His son Alfred sold the cottage and its land that same year to Charles William Holly, a farmer of the very family into which Alfred had married. In time it passed to Herbert Antonio, whose people already held the larger farm on the hill above, and the two properties came under one name.

The Farm on the Hill

Colour photograph of a long single-storey limestone farmhouse with two tall brick chimneys, a hipped iron roof and a sagging verandah, fenced off behind wire topped with barbed wire, graffiti and a
Stony Hill Farm at 35 Patapinda Road — the Antonio farmhouse on the rise above the cottage, boarded up and fenced off, 2012. City of Onkaparinga Libraries.

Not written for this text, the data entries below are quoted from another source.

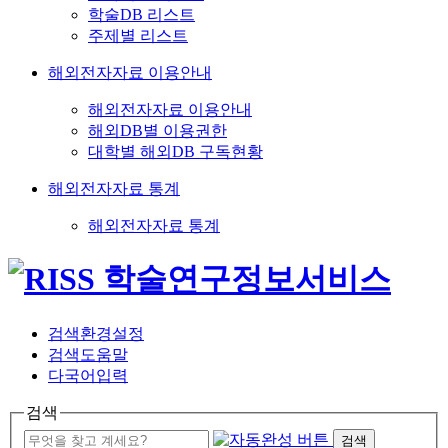
학술DB 리스트
주제별 리스트
해외전자자료 이용안내
해외전자자료 이용안내
해외DB별 이용권한
대학별 해외DB 구독현황
해외전자자료 통계
해외전자자료 통계
검색환경설정
검색도움말
다국어입력
검색
검색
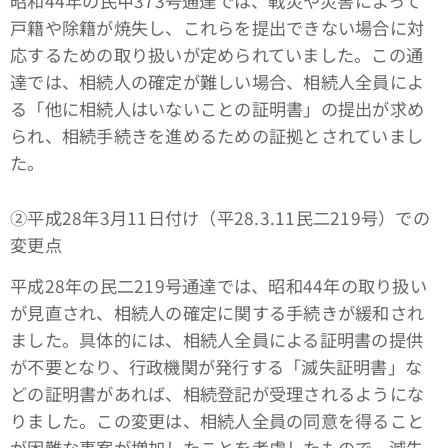
昭和44年の民甲373号通達では、戦災や災害によって
戸籍や除籍が焼失し、これらを提出できない場合に対
応するための取り扱いが定められていました。この通
達では、相続人の確定が難しい場合、相続人全員によ
る「他に相続人はいないことの証明書」の提出が求め
られ、相続手続きを進めるための証拠とされていまし
た。
➁平成28年3月11日付け（平28.3.11民二219号）での
変更点
平成28年の民二219号通達では、昭和44年の取り扱い
が見直され、相続人の確定に関する手続きが緩和され
ました。具体的には、相続人全員による証明書の提供
が不要となり、行政機関が発行する「滅失証明書」な
どの証明書があれば、相続登記が受理されるようにな
りました。この変更は、相続人全員の同意を得ること
が困難な事案が増加したことを考慮したもので、滅失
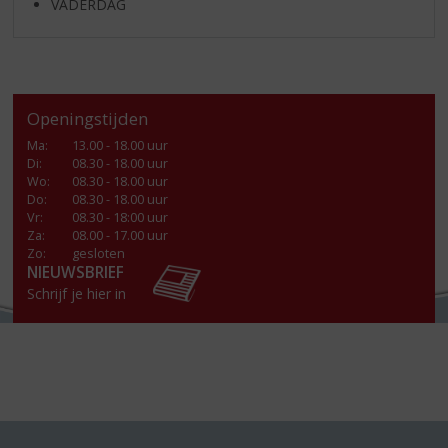
VADERDAG
Openingstijden
Ma
:
13.00 - 18.00 uur
Di
:
08.30 - 18.00 uur
Wo
:
08.30 - 18.00 uur
Do
:
08.30 - 18.00 uur
Vr
:
08.30 - 18:00 uur
Za
:
08.00 - 17.00 uur
Zo:
gesloten
NIEUWSBRIEF
Schrijf je hier in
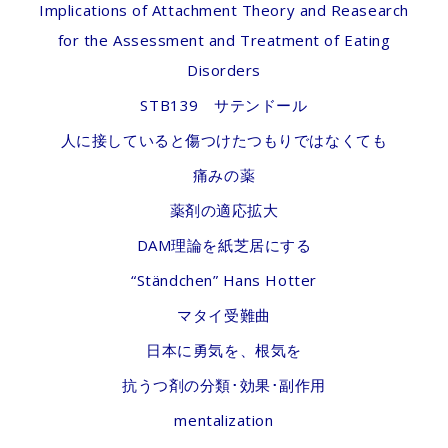
Implications of Attachment Theory and Reasearch
for the Assessment and Treatment of Eating
Disorders
STB139 サテンドール
人に接していると傷つけたつもりではなくても
痛みの薬
薬剤の適応拡大
DAM理論を紙芝居にする
“Ständchen” Hans Hotter
マタイ受難曲
日本に勇気を、根気を
抗うつ剤の分類･効果･副作用
mentalization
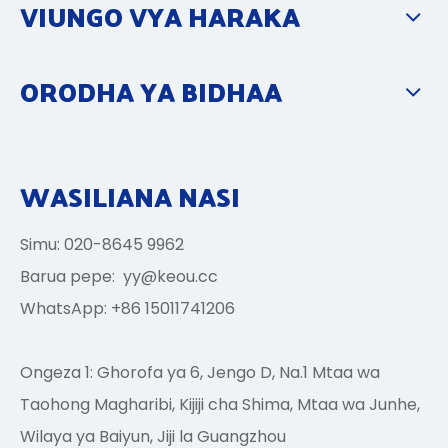
VIUNGO VYA HARAKA
ORODHA YA BIDHAA
WASILIANA NASI
Simu: 020-8645 9962
Barua pepe:
yy@keou.cc
WhatsApp: +86 15011741206
Ongeza 1: Ghorofa ya 6, Jengo D, Na.1 Mtaa wa
Taohong Magharibi, Kijiji cha Shima, Mtaa wa Junhe,
Wilaya ya Baiyun, Jiji la Guangzhou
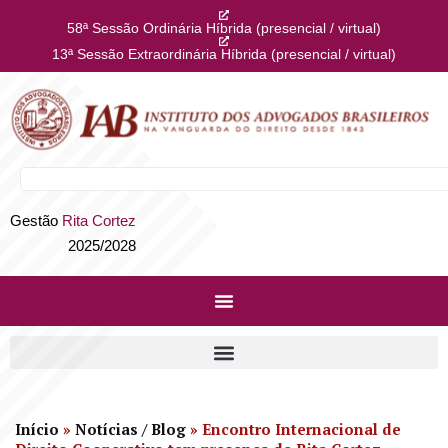
58ª Sessão Ordinária Híbrida (presencial / virtual)
13ª Sessão Extraordinária Híbrida (presencial / virtual)
Gestão
Rita Cortez
2025/2028
Início
»
Notícias / Blog
»
Encontro Internacional de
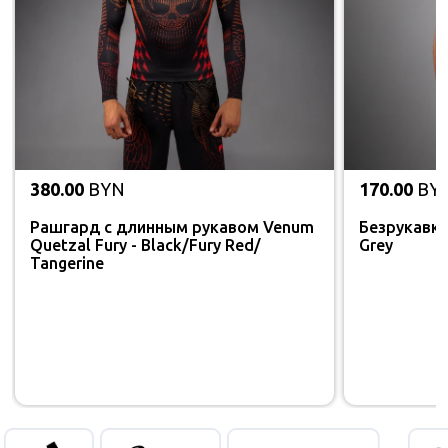
380.00
BYN
170.00
BY
Рашгард с длинным рукавом Venum
Безрукавка
Quetzal Fury - Black/Fury Red/
Grey
Tangerine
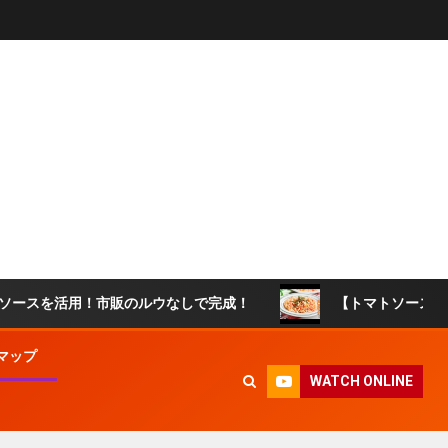
用！市販のルウなしで完成！
【トマトソースリゾット】ワ
マップ
WATCH ONLINE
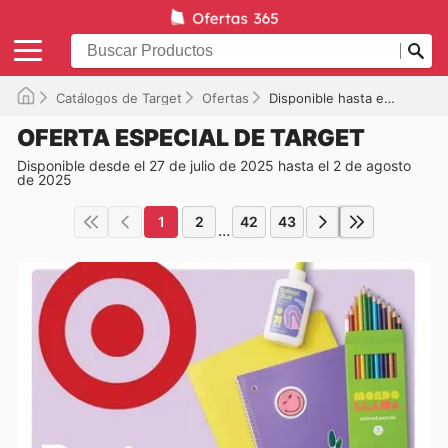
Catálogos de Target
Ofertas
Disponible hasta el 02/08/2025
OFERTA ESPECIAL DE TARGET
Disponible desde el 27 de julio de 2025 hasta el 2 de agosto
de 2025
1
2
42
43
...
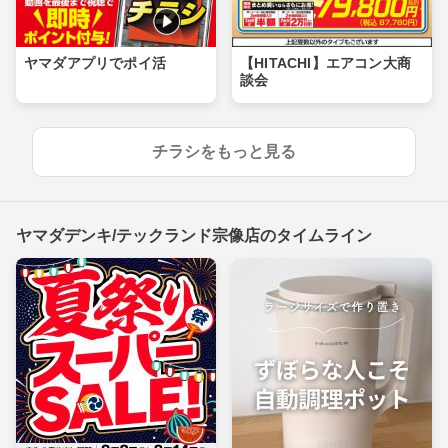
ヤマダアプリでポイ活
【HITACHI】エアコン大商
談会
チラシをもっと見る
ヤマダデンキ/テックランド宗像店のタイムライン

The long limestone house that stands ruined on the rise behind the cottage is older, and its story runs back to the steam mill at Noarlunga. The land belonged to James Clark of Green Loop Farm, the miller who took over the Noarlunga steam mill in 1849. Clark leased the farm and its two-roomed stone cottage to Daniel Le Poidevin, the Guernsey carpenter who became the largest landholder in the Morphett Vale district.

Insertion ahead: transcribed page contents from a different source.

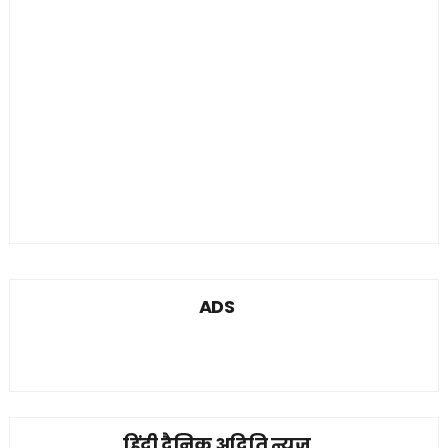
ADS
हिंदी दैनिक अदिति न्यूज़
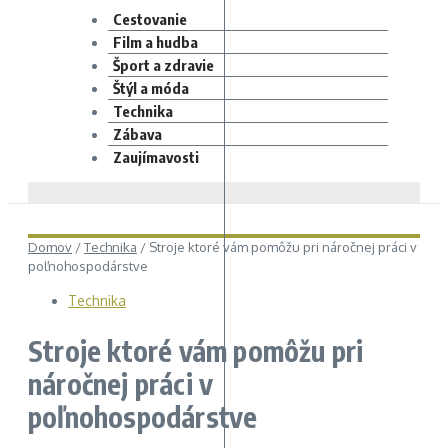
Cestovanie
Film a hudba
Šport a zdravie
Štýl a móda
Technika
Zábava
Zaujímavosti
Domov
/
Technika
/
Stroje ktoré vám pomôžu pri náročnej práci v
poľnohospodárstve
Technika
Stroje ktoré vám pomôžu pri
náročnej práci v
poľnohospodárstve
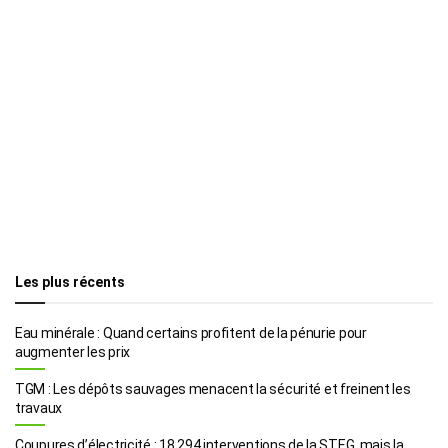
Les plus récents
Eau minérale : Quand certains profitent de la pénurie pour
augmenter les prix
TGM : Les dépôts sauvages menacent la sécurité et freinent les
travaux
Coupures d’électricité : 18.294 interventions de la STEG, mais la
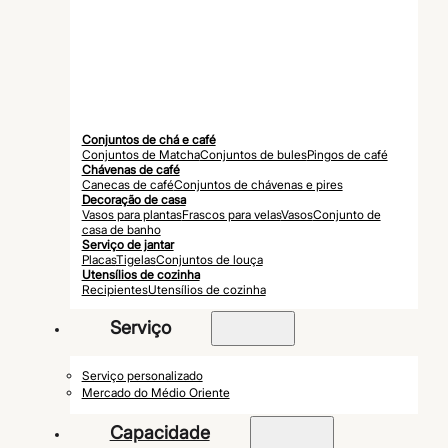
Conjuntos de chá e café
Conjuntos de Matcha
Conjuntos de bules
Pingos de café
Chávenas de café
Canecas de café
Conjuntos de chávenas e pires
Decoração de casa
Vasos para plantas
Frascos para velas
Vasos
Conjunto de
casa de banho
Serviço de jantar
Placas
Tigelas
Conjuntos de louça
Utensílios de cozinha
Recipientes
Utensílios de cozinha
Serviço
Serviço personalizado
Mercado do Médio Oriente
Capacidade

In 1863 the farm was bought by Joao Antonio — John, as he was known — who let Le Poidevin stay on as tenant for a while before he moved closer to Hackham and eventually north to Glen Bank at Morphett Vale. The Antonios kept their own home at Warnock Farm, near Gates Road, and worked the hill country above. John raised the long house of limestone rubble, with brick quoins and chimneys at either end, and added to it over the years until it ran in a single line across the slope.

The Antonios

The Antonios became one of Noarlunga's settled families. John's son Thomas, born at Hackham in 1864, spent his whole life in the district and was widely liked. When he died in 1932 the Chronicle remembered a fixture of southern sport and country shows:

The death of Mr. Thomas Antonio, of Noarlunga, has deprived the district of one of its most popular residents. Born at Hackham 68 years ago, Mr. Antonio has resided in the Noarlunga district all his life. His genial manner won him a large circle of friends, and his upright character was respected by all.

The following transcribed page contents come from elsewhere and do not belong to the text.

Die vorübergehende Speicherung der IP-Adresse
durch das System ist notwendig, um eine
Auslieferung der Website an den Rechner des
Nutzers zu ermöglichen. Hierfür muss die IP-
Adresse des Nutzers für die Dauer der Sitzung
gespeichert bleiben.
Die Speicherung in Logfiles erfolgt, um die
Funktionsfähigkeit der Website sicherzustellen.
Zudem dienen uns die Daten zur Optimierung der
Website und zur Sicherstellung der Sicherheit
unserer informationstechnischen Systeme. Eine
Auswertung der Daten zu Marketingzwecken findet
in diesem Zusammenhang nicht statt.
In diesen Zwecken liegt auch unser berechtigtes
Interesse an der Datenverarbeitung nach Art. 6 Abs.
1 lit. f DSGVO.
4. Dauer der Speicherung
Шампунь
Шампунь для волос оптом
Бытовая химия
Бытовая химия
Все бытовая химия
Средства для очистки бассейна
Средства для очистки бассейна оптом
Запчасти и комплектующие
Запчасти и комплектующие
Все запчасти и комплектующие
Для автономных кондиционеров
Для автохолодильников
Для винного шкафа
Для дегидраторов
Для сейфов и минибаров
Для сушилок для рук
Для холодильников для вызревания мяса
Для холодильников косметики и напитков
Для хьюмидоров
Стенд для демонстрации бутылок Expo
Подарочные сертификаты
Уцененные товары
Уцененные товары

The Chronicle, 14 July 1932

Farming the dry hills was never easy. One of John's sons gave up the land for railway work in the early 1890s, ruined by red rust in his crops and sickness in the family, and walked away with nothing. But the family held the farm on the hill for well over a century. It was John's grandchildren Herbert and his sister Ethel who lived there last. Generous benefactors of the Catholic parish at Morphett Vale, they gave their name to the Antonio School on Bains Road when it opened in 1975, and on its opening day Herbert sealed a time capsule into the base of the statue of Our Lady. The pair lived at the farm until they died, within months of each other, in 1977. The cottage at the foot of the hill, which had come to them with the rest, was by then long past use.

Onkaparinga Heights

Both buildings have stood empty since. The farmhouse on the rise is ringed with wire and boarded up, graffiti spread across its limestone and a warning sign nailed to the verandah; the cottage below has lost most of its roof to the weather. The ground that Daniel Radford and John Antonio farmed from the 1860s and 1870s passed in time to the State's urban renewal authority, and the district has been renamed Onkaparinga Heights and zoned for housing. When the streets come through, the two ruins at the end of the expressway — the small cottage on the road and the long farm on the hill — will be the last sign of the farms that were there first.

Sources

  • High on the Hill: The People of St Philip & St James Church, Old Noarlunga — Kelly Dyer, City of Onkaparinga Libraries (2019). Genealogies and biographies of the Radford, Le Poidevin, Holly and related Noarlunga families.
  • City of Onkaparinga local heritage register, Former Farm Complex, 35 Patapinda Road, Onkaparinga Heights — description and history of the Antonio farmhouse, with rate-assessment detail for Joao (John) Antonio.
  • Chronicle (Adelaide, 1895–1954), 14 July 1932 — obituary of Thomas Antonio of Noarlunga. Trove
  • The Express and Telegraph (Adelaide, 1867–1922), 28 February 1893 — Insolvency Court report on the affairs of John Antonio of Hackham, railway labourer. Trove
  • City of Onkaparinga Libraries local history collection — photographs of the former Radford cottage and of Stony Hill Farm, Patapinda Road, Hackham, 2012.